Copyright © 2005 by The American Association of Immunologists

Absence of Recipient CCR5 Promotes Early and Increased Allospecific Antibody Responses to Cardiac Allografts 1

Hiroyuki Amano*,§, Alice Bickerstaff, Charles G. Orosz, Andrew C. Novick*, Hiroshi Toma§ and Robert L. Fairchild2,*,{dagger},{ddagger}

* Glickman Urological Institute and {dagger} Department of Immunology, Cleveland Clinic Foundation, Cleveland, OH 44195; {ddagger} Department of Pathology, Case Western Reserve University School of Medicine, Cleveland, OH 44106; § Department of Urology, Tokyo Women’s Medical School, Tokyo, Japan; and Department of Surgery, Transplantation Division, Ohio State University College of Medicine, Columbus, OH 43210

Acute rejection is mediated by T cell infiltration of allografts, but mechanisms mediating the delayed rejection of allografts in chemokine receptor-deficient recipients remain unclear. The rejection of vascularized, MHC-mismatched cardiac allografts by CCR5–/– recipients was investigated.
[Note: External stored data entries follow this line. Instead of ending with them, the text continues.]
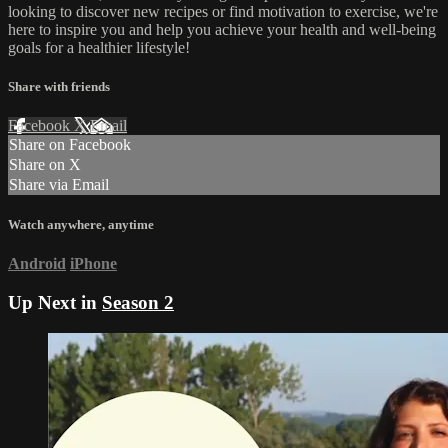
looking to discover new recipes or find motivation to exercise, we're
here to inspire you and help you achieve your health and well-being
goals for a healthier lifestyle!
Share with friends
Facebook
X
Email
Share on Facebook
Share on X
Share via Email
Watch anywhere, anytime
Android
iPhone
Up Next in
Season 2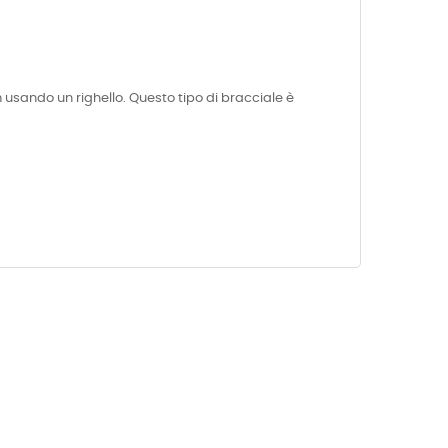
m usando un righello. Questo tipo di bracciale è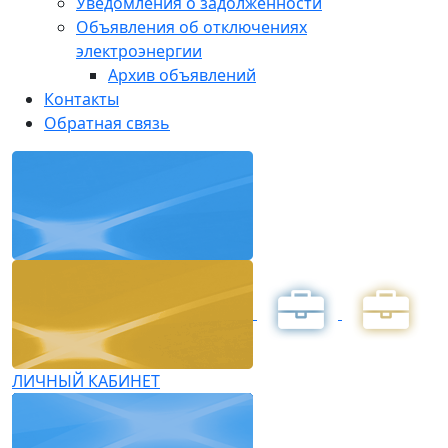
Уведомления о задолженности
Объявления об отключениях
электроэнергии
Архив объявлений
Контакты
Обратная связь
ЛИЧНЫЙ КАБИНЕТ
Heart grafts from A/J (H-2a) donors were rejected by wild-type C57BL/6 (H-2b) recipients on day 8–10 posttransplant vs day 8–11 by CCR5–/– recipients. When compared with grafts from wild-type recipients, however, significant decreases in CD4+ and CD8+ T cells and macrophages were observed in rejecting allografts from CCR5-deficient recipients. These decreases were accompanied by significantly lower numbers of alloreactive T cells developing to IFN-{gamma}-, but not IL-4-producing cells in the CCR5–/– recipients, suggesting suboptimal priming of T cells in the knockout recipients. CCR5 was more prominently expressed on activated CD4+ than CD8+ T cells in the spleens of allograft wild-type recipients and on CD4+ T cells infiltrating the cardiac allografts. Rejecting cardiac allografts from wild-type recipients had low level deposition of C3d that was restricted to the graft vessels. Rejecting allografts from CCR5–/– recipients had intense C3d deposition in the vessels as well as on capillaries throughout the graft parenchyma similar to that observed during rejection in donor-sensitized recipients. Titers of donor-reactive Abs in the serum of CCR5–/– recipients were almost 20-fold higher than those induced in wild-type recipients, and the high titers appeared as early as day 6 posttransplant. These results suggest dysregulation of alloreactive Ab responses and Ab-mediated cardiac allograft rejection in the absence of recipient CCR5.